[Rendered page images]
++++
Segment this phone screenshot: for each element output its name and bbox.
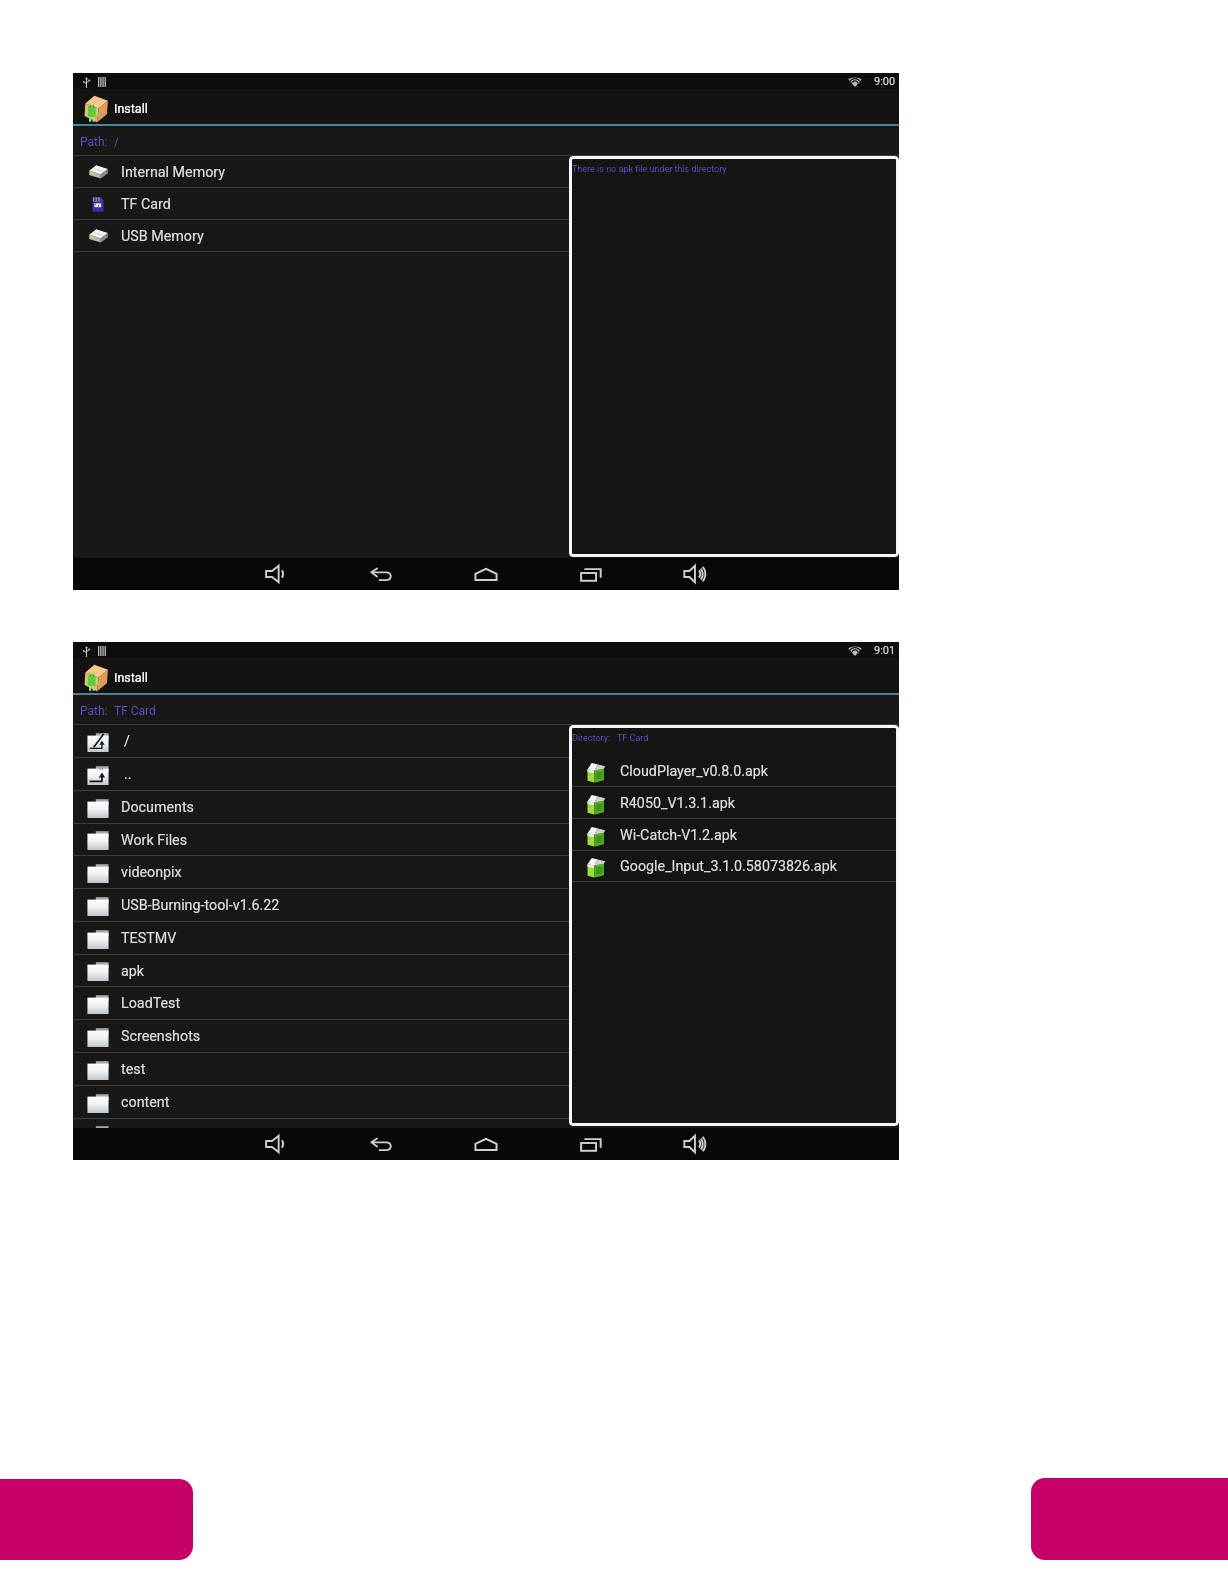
button[interactable]: Home <box>472 1128 500 1160</box>
button[interactable]: USB-Burning-tool-v1.6.22 <box>73 889 899 922</box>
button[interactable]: CloudPlayer_v0.8.0.apk <box>569 755 899 787</box>
button[interactable]: Volume up <box>682 558 710 590</box>
staticText: 9:01 <box>874 644 896 657</box>
staticText: TF Card <box>617 733 649 744</box>
staticText: TF Card <box>114 704 156 718</box>
staticText: R4050_V1.3.1.apk <box>620 795 735 812</box>
button[interactable]: USB Memory <box>73 220 899 252</box>
staticText: .. <box>124 766 132 783</box>
staticText: Screenshots <box>121 1028 201 1045</box>
button[interactable]: videonpix <box>73 856 899 889</box>
button[interactable]: content <box>73 1086 899 1119</box>
button[interactable]: Work Files <box>73 824 899 856</box>
staticText: USB-Burning-tool-v1.6.22 <box>121 897 280 914</box>
staticText: Install <box>114 670 148 685</box>
button[interactable]: Internal Memory <box>73 156 899 188</box>
button[interactable]: Volume down <box>262 1128 290 1160</box>
staticText: / <box>124 733 130 750</box>
button[interactable]: / <box>73 725 899 758</box>
button[interactable] <box>73 1119 899 1151</box>
staticText: There is no apk file under this director… <box>572 164 727 175</box>
button[interactable]: Documents <box>73 791 899 824</box>
staticText: TESTMV <box>121 930 177 947</box>
staticText: USB Memory <box>121 228 204 245</box>
button[interactable]: Wi-Catch-V1.2.apk <box>569 819 899 851</box>
button[interactable]: LoadTest <box>73 987 899 1020</box>
staticText: apk <box>121 963 145 980</box>
staticText: test <box>121 1061 146 1078</box>
button[interactable]: TESTMV <box>73 922 899 955</box>
button[interactable]: TF Card <box>73 188 899 220</box>
button[interactable]: Volume down <box>262 558 290 590</box>
staticText: Internal Memory <box>121 164 226 181</box>
button[interactable]: Home <box>472 558 500 590</box>
staticText: LoadTest <box>121 995 181 1012</box>
staticText: videonpix <box>121 864 182 881</box>
staticText: Work Files <box>121 832 188 849</box>
button[interactable]: Recent apps <box>577 558 605 590</box>
button[interactable]: Recent apps <box>577 1128 605 1160</box>
staticText: Directory: <box>572 733 611 744</box>
staticText: Google_Input_3.1.0.58073826.apk <box>620 858 837 875</box>
button[interactable]: Back <box>367 1128 395 1160</box>
button[interactable]: apk <box>73 955 899 987</box>
staticText: Path: <box>80 704 108 718</box>
staticText: Path: <box>80 135 108 149</box>
button[interactable]: Google_Input_3.1.0.58073826.apk <box>569 851 899 882</box>
staticText: / <box>114 135 119 149</box>
button[interactable]: Screenshots <box>73 1020 899 1053</box>
button[interactable]: .. <box>73 758 899 791</box>
button[interactable]: Back <box>367 558 395 590</box>
staticText: content <box>121 1094 170 1111</box>
staticText: Documents <box>121 799 194 816</box>
staticText: 9:00 <box>874 75 896 88</box>
staticText: Wi-Catch-V1.2.apk <box>620 827 737 844</box>
staticText: TF Card <box>121 196 171 213</box>
staticText: CloudPlayer_v0.8.0.apk <box>620 763 768 780</box>
button[interactable]: test <box>73 1053 899 1086</box>
staticText: Install <box>114 101 148 116</box>
button[interactable]: Volume up <box>682 1128 710 1160</box>
button[interactable]: R4050_V1.3.1.apk <box>569 787 899 819</box>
++++
[INSTRUCTIONS FOR THE TASK]
Could you copy every record above exactly, leaving out the pictures?

[EXERCISE ANSWER]
Segment this phone screenshot: for each element output its name and bbox.
button[interactable]: Home <box>472 1128 500 1160</box>
button[interactable]: USB-Burning-tool-v1.6.22 <box>73 889 899 922</box>
button[interactable]: CloudPlayer_v0.8.0.apk <box>569 755 899 787</box>
button[interactable]: Volume up <box>682 558 710 590</box>
staticText: 9:01 <box>874 644 896 657</box>
staticText: TF Card <box>617 733 649 744</box>
staticText: TF Card <box>114 704 156 718</box>
staticText: R4050_V1.3.1.apk <box>620 795 735 812</box>
button[interactable]: USB Memory <box>73 220 899 252</box>
staticText: .. <box>124 766 132 783</box>
staticText: Screenshots <box>121 1028 201 1045</box>
button[interactable]: videonpix <box>73 856 899 889</box>
button[interactable]: content <box>73 1086 899 1119</box>
button[interactable]: Work Files <box>73 824 899 856</box>
staticText: USB-Burning-tool-v1.6.22 <box>121 897 280 914</box>
staticText: Install <box>114 670 148 685</box>
button[interactable]: Internal Memory <box>73 156 899 188</box>
button[interactable]: Volume down <box>262 1128 290 1160</box>
staticText: / <box>124 733 130 750</box>
button[interactable]: / <box>73 725 899 758</box>
button[interactable] <box>73 1119 899 1151</box>
staticText: There is no apk file under this director… <box>572 164 727 175</box>
button[interactable]: Documents <box>73 791 899 824</box>
staticText: TESTMV <box>121 930 177 947</box>
staticText: USB Memory <box>121 228 204 245</box>
button[interactable]: Wi-Catch-V1.2.apk <box>569 819 899 851</box>
button[interactable]: LoadTest <box>73 987 899 1020</box>
staticText: apk <box>121 963 145 980</box>
staticText: test <box>121 1061 146 1078</box>
button[interactable]: TESTMV <box>73 922 899 955</box>
button[interactable]: TF Card <box>73 188 899 220</box>
button[interactable]: Volume down <box>262 558 290 590</box>
staticText: Internal Memory <box>121 164 226 181</box>
button[interactable]: Home <box>472 558 500 590</box>
staticText: LoadTest <box>121 995 181 1012</box>
staticText: videonpix <box>121 864 182 881</box>
staticText: Work Files <box>121 832 188 849</box>
button[interactable]: Recent apps <box>577 558 605 590</box>
button[interactable]: Recent apps <box>577 1128 605 1160</box>
staticText: Directory: <box>572 733 611 744</box>
staticText: Google_Input_3.1.0.58073826.apk <box>620 858 837 875</box>
button[interactable]: Back <box>367 1128 395 1160</box>
button[interactable]: apk <box>73 955 899 987</box>
staticText: Path: <box>80 704 108 718</box>
staticText: Path: <box>80 135 108 149</box>
button[interactable]: Google_Input_3.1.0.58073826.apk <box>569 851 899 882</box>
staticText: / <box>114 135 119 149</box>
button[interactable]: Screenshots <box>73 1020 899 1053</box>
button[interactable]: .. <box>73 758 899 791</box>
button[interactable]: Back <box>367 558 395 590</box>
staticText: content <box>121 1094 170 1111</box>
staticText: Documents <box>121 799 194 816</box>
staticText: 9:00 <box>874 75 896 88</box>
staticText: Wi-Catch-V1.2.apk <box>620 827 737 844</box>
staticText: TF Card <box>121 196 171 213</box>
staticText: CloudPlayer_v0.8.0.apk <box>620 763 768 780</box>
button[interactable]: test <box>73 1053 899 1086</box>
staticText: Install <box>114 101 148 116</box>
button[interactable]: Volume up <box>682 1128 710 1160</box>
button[interactable]: R4050_V1.3.1.apk <box>569 787 899 819</box>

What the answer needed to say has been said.